GREENWICH, Conn. -- Institutional investors' use of electronic trading systems will grow this year, according to a recent Greenwich Associates study.
For listed and non-listed trades, ECNs such as Instinet, ITG's POSIT, Bloomberg's TradeBook, and OptiMark are capturing about 50% of the trades overall, while they are used in 70% of the trades of "mega-institutions," the report said.
"When we specifically ask what are the most important trading changes institutions would like or actually plan to make in the near future, some 30% of those giving a positive response talk in terms of electronics, with many specifically mentioning a variety of nontraditional systems," John G. Colon, a partner, noted in the report, "Advances and Anomalies in 'Nontraditional' Trading."
Of the larger institutional investors surveyed, 21% use TradeBook, 2% OptiMark, 83% Instinet and 61% POSIT. Of that same group, 13% said they were also likely to use Tradebook, 41% Optimark, 7% Instinet and 3% POSIT.
Of large pension and endowment funds, 11% use TradeBook, 4% OptiMark, 63% Instinet, 34% POSIT. A total of 21% said they would also probably use TradeBook in the future, 30% OptiMark, 13% Instinet and 17% POSIT.
One of the newer kids on the block -- OptiMark -- may see the largest jump in use, according to Greenwich. About 40% to 45% of larger investors said they would use Optimark, said Jay Bennett, partner in Greenwich's equity practice.
"The $64 million question is liquidity," he said of all electronic trading platforms.
The group's research suggests that the more liquidity available, the faster the technology will take off; the more trades done electronically, the more interest will be generated.
Despite the growth in the number of investors using electronic trading, Greenwich found nontraditional trading volumes decreased in 1998. Mr. Bennett said the reason for decrease was the higher trading volumes and the inability of ECNs to keep up with the NYSE, which sometimes trades in excess of 820 million shares per day. In the future, Instinet and other ECNs may represent a greater fraction of the market because people will not want to exit the new technology, he added.
The volume of NASDAQ trades done electronically decreased to 15% in 1998 from 20% in 1997. Greenwich predicts the number of trades will increase to 17% in 1999. Nontraditional trading volume among larger institutions is expected to increase to 18%, still below 1997's 21%.
For listed and international equity trades, volumes are much lower. In 1997, 8% of the volume of listed and international trades was generated from electronic trading, while in 1998 it dropped to 7%, and in 1999 it should reach 9%.

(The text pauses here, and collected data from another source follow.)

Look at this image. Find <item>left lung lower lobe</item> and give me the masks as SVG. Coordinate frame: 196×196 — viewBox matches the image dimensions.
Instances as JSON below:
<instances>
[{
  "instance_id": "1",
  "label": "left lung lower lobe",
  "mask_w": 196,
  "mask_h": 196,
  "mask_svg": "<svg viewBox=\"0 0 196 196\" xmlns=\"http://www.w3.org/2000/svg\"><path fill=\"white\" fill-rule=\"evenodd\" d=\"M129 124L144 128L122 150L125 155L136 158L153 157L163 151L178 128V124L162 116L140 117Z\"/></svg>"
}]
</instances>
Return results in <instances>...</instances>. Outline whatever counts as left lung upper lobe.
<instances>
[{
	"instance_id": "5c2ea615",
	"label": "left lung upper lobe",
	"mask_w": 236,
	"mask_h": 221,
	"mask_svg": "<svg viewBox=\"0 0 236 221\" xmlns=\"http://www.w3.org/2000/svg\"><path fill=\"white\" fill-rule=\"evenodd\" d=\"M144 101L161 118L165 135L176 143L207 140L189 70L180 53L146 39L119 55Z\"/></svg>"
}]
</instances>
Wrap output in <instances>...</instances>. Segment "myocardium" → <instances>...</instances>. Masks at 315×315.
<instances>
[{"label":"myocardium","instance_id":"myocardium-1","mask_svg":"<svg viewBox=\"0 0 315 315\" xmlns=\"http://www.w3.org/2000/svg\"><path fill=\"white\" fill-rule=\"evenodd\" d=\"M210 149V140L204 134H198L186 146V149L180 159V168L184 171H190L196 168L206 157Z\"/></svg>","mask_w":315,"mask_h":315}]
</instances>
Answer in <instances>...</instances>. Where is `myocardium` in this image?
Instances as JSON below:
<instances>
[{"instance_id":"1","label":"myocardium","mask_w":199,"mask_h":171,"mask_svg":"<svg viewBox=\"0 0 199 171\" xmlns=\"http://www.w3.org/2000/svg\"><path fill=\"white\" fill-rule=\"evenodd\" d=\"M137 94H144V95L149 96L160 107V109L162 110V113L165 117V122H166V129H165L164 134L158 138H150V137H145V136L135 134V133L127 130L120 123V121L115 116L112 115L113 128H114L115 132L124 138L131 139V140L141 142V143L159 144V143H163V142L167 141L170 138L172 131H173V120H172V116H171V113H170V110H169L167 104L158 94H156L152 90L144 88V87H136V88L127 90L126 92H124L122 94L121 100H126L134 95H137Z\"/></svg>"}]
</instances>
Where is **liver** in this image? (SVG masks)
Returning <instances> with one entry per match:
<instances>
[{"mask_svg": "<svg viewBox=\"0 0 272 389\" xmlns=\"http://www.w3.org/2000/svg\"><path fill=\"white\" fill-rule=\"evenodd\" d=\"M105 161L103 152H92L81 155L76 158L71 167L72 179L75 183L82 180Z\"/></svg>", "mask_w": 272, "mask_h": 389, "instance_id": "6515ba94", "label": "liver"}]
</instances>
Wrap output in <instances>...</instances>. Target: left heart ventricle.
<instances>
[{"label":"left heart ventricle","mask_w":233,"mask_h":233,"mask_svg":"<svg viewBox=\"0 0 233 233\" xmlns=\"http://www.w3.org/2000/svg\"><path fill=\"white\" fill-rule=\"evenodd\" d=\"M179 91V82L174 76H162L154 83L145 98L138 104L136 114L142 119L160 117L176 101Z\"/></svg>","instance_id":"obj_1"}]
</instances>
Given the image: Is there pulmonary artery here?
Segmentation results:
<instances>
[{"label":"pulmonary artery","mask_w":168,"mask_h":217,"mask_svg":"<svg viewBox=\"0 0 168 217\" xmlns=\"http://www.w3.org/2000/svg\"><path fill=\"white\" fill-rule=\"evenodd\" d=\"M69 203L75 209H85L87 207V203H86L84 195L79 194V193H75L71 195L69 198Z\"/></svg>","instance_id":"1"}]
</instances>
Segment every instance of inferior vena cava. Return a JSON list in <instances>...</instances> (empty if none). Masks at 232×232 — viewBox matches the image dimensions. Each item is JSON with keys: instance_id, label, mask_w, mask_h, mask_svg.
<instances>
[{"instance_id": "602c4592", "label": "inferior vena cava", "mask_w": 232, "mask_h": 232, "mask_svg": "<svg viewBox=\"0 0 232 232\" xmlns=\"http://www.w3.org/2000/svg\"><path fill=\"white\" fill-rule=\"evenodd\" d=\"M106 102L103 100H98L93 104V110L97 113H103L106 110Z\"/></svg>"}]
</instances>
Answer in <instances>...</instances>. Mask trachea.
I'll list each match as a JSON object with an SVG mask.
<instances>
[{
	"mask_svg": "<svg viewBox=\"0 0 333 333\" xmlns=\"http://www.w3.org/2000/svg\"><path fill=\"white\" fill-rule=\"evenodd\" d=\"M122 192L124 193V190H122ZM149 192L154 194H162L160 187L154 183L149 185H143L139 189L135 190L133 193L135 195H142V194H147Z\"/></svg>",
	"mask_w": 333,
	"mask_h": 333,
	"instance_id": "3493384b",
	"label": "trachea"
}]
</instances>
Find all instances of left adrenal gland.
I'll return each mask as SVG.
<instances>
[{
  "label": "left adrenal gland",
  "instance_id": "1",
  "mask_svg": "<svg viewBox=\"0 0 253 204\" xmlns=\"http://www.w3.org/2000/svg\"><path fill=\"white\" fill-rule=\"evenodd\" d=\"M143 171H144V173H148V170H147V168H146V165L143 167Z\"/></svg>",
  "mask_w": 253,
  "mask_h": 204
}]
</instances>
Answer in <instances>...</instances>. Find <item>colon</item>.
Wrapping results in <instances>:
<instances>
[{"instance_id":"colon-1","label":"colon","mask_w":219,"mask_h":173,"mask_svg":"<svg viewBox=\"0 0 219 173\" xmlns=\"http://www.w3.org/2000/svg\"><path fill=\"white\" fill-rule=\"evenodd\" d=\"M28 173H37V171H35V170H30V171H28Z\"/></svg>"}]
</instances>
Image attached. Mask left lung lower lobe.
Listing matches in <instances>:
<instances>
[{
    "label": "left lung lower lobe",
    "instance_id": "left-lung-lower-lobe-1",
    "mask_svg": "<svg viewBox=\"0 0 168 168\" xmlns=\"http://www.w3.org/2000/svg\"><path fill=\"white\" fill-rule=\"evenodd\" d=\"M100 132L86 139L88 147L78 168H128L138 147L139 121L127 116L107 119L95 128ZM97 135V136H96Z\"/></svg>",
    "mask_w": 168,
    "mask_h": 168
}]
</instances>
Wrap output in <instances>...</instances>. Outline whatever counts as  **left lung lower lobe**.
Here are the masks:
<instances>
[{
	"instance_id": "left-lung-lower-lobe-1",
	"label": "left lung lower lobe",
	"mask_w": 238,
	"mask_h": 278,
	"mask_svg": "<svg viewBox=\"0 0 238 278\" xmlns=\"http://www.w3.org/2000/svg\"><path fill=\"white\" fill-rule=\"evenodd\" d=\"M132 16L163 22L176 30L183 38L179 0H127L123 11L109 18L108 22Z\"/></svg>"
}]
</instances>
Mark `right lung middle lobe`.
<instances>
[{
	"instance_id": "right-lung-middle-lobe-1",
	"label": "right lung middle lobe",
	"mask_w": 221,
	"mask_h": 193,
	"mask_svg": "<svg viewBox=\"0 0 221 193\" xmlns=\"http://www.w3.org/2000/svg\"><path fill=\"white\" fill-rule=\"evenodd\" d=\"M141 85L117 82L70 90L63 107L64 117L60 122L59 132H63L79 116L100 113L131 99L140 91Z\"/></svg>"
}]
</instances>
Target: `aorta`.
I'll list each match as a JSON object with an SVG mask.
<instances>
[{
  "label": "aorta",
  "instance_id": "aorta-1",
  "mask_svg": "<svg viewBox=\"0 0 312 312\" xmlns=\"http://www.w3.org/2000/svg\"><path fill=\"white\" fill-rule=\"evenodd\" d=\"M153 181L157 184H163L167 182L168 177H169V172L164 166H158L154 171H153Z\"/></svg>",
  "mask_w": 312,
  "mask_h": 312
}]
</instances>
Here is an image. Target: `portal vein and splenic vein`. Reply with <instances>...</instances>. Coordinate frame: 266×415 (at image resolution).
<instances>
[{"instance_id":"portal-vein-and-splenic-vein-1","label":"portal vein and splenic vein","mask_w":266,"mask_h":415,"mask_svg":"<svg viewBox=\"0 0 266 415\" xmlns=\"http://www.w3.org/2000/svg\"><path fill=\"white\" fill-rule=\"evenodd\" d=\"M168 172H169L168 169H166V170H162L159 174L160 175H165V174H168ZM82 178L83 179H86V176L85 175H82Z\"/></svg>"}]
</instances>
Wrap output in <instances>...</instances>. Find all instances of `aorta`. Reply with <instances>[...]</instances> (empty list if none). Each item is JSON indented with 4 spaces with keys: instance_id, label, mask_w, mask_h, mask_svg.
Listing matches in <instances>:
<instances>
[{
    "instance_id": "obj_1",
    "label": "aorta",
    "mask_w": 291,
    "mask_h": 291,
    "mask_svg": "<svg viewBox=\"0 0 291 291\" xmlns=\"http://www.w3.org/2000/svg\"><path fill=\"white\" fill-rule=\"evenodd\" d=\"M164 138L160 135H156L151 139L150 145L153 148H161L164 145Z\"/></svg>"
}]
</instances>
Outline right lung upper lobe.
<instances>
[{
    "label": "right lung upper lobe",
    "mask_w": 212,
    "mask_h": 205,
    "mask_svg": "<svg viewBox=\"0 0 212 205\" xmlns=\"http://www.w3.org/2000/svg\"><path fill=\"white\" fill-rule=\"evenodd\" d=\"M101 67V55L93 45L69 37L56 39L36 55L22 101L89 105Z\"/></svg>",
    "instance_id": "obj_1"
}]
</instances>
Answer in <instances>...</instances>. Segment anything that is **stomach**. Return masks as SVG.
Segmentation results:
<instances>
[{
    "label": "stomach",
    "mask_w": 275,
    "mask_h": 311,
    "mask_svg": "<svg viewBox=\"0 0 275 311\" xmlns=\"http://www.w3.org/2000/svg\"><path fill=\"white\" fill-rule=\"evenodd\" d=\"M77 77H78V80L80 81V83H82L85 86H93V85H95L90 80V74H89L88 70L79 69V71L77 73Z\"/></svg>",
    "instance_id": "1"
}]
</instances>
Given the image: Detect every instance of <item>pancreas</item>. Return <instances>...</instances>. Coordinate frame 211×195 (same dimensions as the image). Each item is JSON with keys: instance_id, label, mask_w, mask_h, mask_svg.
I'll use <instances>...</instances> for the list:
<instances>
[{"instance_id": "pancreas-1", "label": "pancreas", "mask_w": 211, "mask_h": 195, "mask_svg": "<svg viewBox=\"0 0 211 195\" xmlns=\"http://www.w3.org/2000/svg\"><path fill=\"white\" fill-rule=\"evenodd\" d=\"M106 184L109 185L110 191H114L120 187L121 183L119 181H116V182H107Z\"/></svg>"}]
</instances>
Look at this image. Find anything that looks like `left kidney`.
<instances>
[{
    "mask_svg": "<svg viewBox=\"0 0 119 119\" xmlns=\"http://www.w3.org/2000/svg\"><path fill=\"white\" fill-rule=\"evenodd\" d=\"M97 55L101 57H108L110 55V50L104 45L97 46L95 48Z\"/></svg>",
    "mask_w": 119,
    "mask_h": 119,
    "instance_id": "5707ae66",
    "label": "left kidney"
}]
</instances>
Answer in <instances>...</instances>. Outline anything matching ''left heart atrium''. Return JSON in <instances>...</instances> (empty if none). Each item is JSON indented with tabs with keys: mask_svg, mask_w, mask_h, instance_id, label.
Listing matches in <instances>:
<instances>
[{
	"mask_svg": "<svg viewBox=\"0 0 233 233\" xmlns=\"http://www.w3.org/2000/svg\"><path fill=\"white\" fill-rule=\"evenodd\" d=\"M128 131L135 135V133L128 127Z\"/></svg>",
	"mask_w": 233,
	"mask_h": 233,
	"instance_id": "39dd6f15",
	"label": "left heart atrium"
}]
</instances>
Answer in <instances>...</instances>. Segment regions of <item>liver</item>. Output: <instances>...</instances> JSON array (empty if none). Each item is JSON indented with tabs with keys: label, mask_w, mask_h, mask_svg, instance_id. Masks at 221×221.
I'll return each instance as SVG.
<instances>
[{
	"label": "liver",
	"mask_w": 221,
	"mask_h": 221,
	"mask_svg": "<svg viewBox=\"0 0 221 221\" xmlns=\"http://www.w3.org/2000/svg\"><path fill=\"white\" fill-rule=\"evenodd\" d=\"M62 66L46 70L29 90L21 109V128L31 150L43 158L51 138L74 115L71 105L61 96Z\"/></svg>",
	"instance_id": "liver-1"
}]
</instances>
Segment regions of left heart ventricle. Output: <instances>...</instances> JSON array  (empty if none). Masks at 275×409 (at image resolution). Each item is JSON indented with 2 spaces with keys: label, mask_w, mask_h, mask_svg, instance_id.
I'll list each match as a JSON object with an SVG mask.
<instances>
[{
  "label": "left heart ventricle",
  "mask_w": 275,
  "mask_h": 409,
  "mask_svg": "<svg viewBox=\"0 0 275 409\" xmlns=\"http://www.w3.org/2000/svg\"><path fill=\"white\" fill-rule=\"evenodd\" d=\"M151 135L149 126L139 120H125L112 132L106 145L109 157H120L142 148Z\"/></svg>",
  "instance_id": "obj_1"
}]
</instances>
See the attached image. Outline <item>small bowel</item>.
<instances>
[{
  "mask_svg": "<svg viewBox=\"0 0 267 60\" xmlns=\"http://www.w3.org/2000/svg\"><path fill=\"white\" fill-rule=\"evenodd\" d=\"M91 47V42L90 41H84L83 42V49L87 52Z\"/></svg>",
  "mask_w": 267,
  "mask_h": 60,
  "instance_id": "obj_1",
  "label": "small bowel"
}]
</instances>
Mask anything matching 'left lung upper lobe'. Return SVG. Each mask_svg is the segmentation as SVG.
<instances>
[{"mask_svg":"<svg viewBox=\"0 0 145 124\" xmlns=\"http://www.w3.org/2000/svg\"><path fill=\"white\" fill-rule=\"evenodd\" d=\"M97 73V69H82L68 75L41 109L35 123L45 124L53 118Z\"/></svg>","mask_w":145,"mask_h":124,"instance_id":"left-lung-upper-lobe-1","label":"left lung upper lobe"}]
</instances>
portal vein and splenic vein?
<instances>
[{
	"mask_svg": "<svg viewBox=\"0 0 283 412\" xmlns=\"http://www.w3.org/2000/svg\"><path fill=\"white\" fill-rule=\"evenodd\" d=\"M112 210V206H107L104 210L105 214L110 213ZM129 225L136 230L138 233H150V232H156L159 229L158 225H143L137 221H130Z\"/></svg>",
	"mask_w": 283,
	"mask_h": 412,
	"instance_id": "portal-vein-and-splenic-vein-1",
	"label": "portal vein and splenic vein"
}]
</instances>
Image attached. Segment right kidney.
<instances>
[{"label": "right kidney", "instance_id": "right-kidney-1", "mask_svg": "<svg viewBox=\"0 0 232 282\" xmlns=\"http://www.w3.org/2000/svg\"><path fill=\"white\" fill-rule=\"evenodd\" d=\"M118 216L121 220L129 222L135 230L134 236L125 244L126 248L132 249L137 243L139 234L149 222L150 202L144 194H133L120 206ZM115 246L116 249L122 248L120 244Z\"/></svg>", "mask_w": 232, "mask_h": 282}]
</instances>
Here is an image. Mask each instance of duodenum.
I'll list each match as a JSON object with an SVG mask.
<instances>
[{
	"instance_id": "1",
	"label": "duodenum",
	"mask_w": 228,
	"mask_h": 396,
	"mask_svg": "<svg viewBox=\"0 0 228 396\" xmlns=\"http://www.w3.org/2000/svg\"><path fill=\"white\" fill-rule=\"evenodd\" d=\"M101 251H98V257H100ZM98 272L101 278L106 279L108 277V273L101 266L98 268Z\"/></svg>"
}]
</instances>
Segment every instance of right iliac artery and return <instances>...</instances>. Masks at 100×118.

Money managers doing over $5 million in commissions traded 66% of international and listed stock trades via an electronic trading platform. But of those institutional managers, a trading volume of only 9% is expected to be generated in 1999 for nontraditional trades.
Meanwhile, the competition may continue to be fierce since consolidation isn't yet on the horizon, according to Greenwich research. Price, as well as execution, plays a part.
Mr. Bennett has observed that while electronic trading may be cheaper than other forms of trades, at 1 to 3 cents per share, some systems have done trades for free in order to generate volume.
Depending on the type of trade, the commission for traditional brokerages may range anywhere from 5 to 10 cents a share.
"Electronic trading will become more and more prevalent whether it becomes cheaper or not," Mr. Bennett concluded.